ちなみに2021年のELは3種類に戻るので、ハバノスはいつものようにミステリーである。
多くのELを生み出してきたパルタガス。11番目のELであるレガドスは、セリーでなくスタンダードリング。
サイズはRG48x157mm、ビトラ・デ・ガレラ:ヘルモソス No.2(ビトラ・デ・サリダ:グラン・コロナ)。グラン・コロナでもグランド・コロナでもどちらでもよいが、このビトラはダブルリング以外今のところ存在しない。記憶に新しいのはQuai D'OrsayセナドレスEL2019、その前のELではRomeo y JulietaのヘルモソスNo.2(2004年)となる。
渋いラッカー塗りの特別なボックスに25本入りで提供される。木目が見える素敵なボワト・ナチュールだ。
ラッパーはマデューロで、大変オイリー。
香りはレザーとウッド。レザーの方が支配的な香りだ。巻きはきれいで、キャップが本体に一体化している。
ヘッドを切り落としフットに火を回す。甘い甘い香りが立ち昇る。
喫煙する。黒糖!
溶けた黒糖のような強烈な甘さが脳天を直撃する。黒糖麩菓子のあの姿、リアルにあの輪郭を舌がなぞる。
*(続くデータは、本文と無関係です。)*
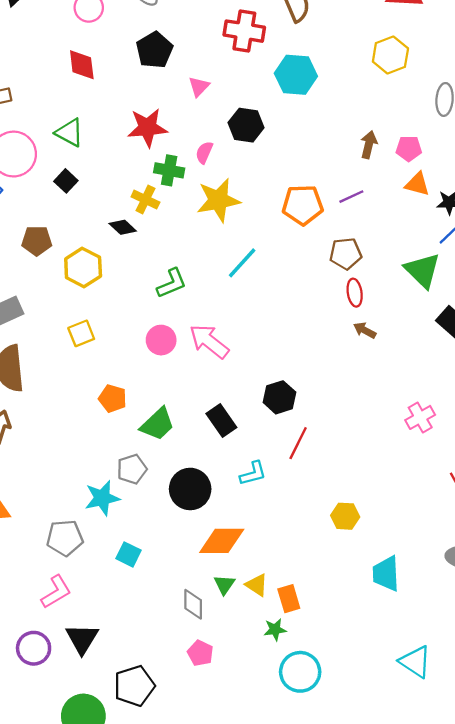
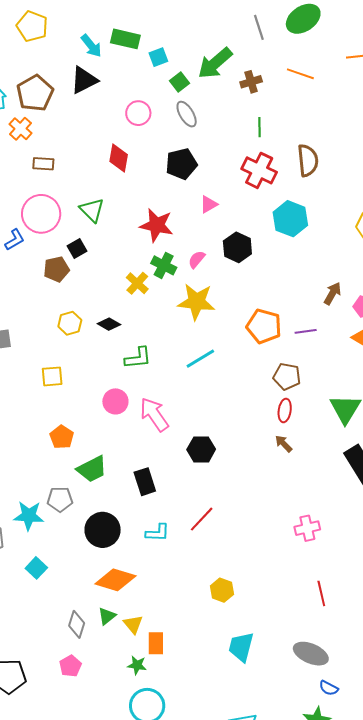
black diamond: (123, 227) -> (109, 324), moved, turned -30
brown pentagon: (37, 241) -> (56, 269), moved, turned -30
yellow hexagon: (83, 267) -> (70, 323), size x0.7
black hexagon: (279, 397) -> (201, 449), moved

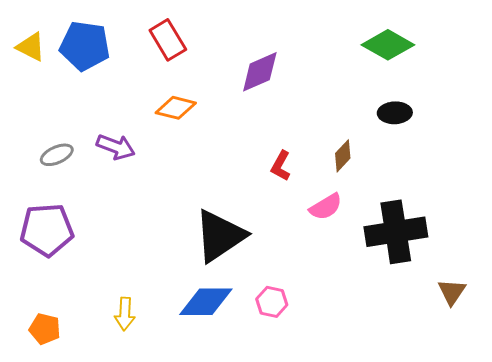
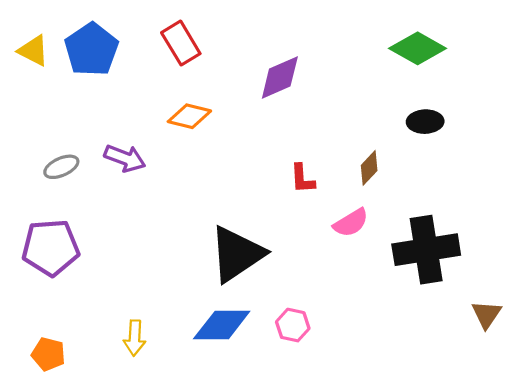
blue pentagon: (85, 46) -> (91, 50), turned 30
red L-shape: (281, 166) -> (302, 179), turned -32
ストロング。
ウッドとレザーを核に、紛れもない黒糖、黒蜜が口腔を満たす。しかし液体ではなく気体だ。脳が追いつかない。
熟れた南国の果実がよぎる。マンゴーのようなねっとりとした甘み。それを外側からレザーが包み、葉巻ではない、ひと皿のスイーツのプレートのような印象を与える。
中盤はレザーが立ってくるが、この強い甘さと融合しえもいわれぬ感触を与える。
甘いといってもチョコレートの甘さではない、あくまで黒糖。糖蜜、蜜に近い糖のタッチだ。
うま味とコクを伴ったこれが、無限の煙の渦に引きずり込む。わずかに柑橘の酸味。野太いレザー。
終盤、ブローすると白墨とペッパーをともなって、かすれた甘みが爆発する。
パルタガスらしい重厚さがひときわ立ち、甘みを押しのけてレザーの味わいの強さが俄然自己主張してくる。
この巧みな場面転換にハバノスの真髄を見て取れる。
激烈なレザー、エステル香、アーモンドの皮、アフターに黒胡椒。
弾けるような感動を残して、60分で喫了。
ELはどんどん進化している。あまたのハバノスのレガド(レガシー)を積み重ね、それが惜しみなく注ぎ込まれたシガーであることが確認できる。